Thousands to join protests at inauguration of Donald Trump
Scarlett Johansson, Amy Schumer and Patricia Arquette to join women’s march
Women at Knitty City in New York making “pussyhats” in preparation for demonstrations in Washington DC and New York to protest against the election of Donald Trump. Photograph: William Edwards/AFP/Getty Images
Security officials say 99 groups – for and against Mr Trump – plan to demonstrate in the US capital over three days, including 63 on the day of the inauguration ceremony.
The largest demonstration will take place in Washington on Saturday – the day after Mr Trump is sworn in as president – when some 200,000 people are expected to join a women’s march.
Celebrities including Scarlett Johansson, Amy Schumer and Patricia Arquette have pledged they will attend the protest, while similar events are being planned in a number of US cities including Los Angeles and Park City, Utah.

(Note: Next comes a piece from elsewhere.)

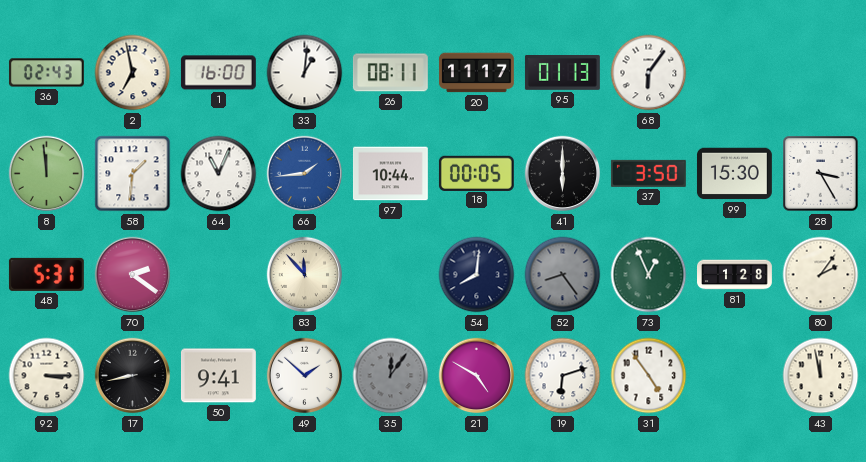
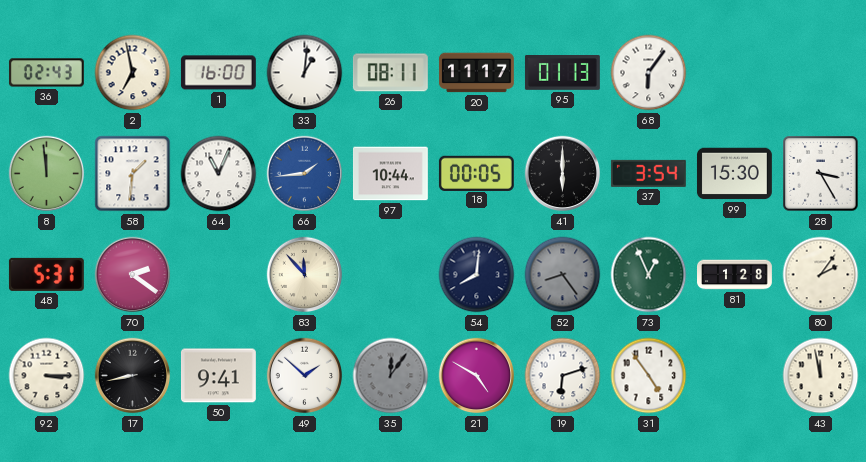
37: 3:50 -> 3:54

Ugly Betty star America Ferrera, who is helping to organise the Washington protest, said: “Since the election, so many fear that their voices will go unheard. As artists, women, and most importantly dedicated Americans, it is critical that we stand together in solidarity for the protection, dignity and rights of our communities.”
Women’s marches are also planned in British cities including London and Edinburgh.
Other protests are being staged by Disrupt J20, which says it will try to shut down or cause delays at security checkpoints at the inauguration ceremony in Washington. The group also plans to march from Columbus Circle outside Union Station at noon local time, the same time Mr Trump is being sworn in as America’s 45th president.Meridian Hill Park
Homeland security secretary Jeh Johnson has said 28,000 officials will be involved in the security operation in Washington, including more than 3,000 police officers and 5,000 members of the National Guard.
An estimated 700,000 to 900,000 people are expected in the city to watch Mr Trump become president on Friday, compared to a crowd of 1.8 million that watched Barack Obama’s inauguration in 2009.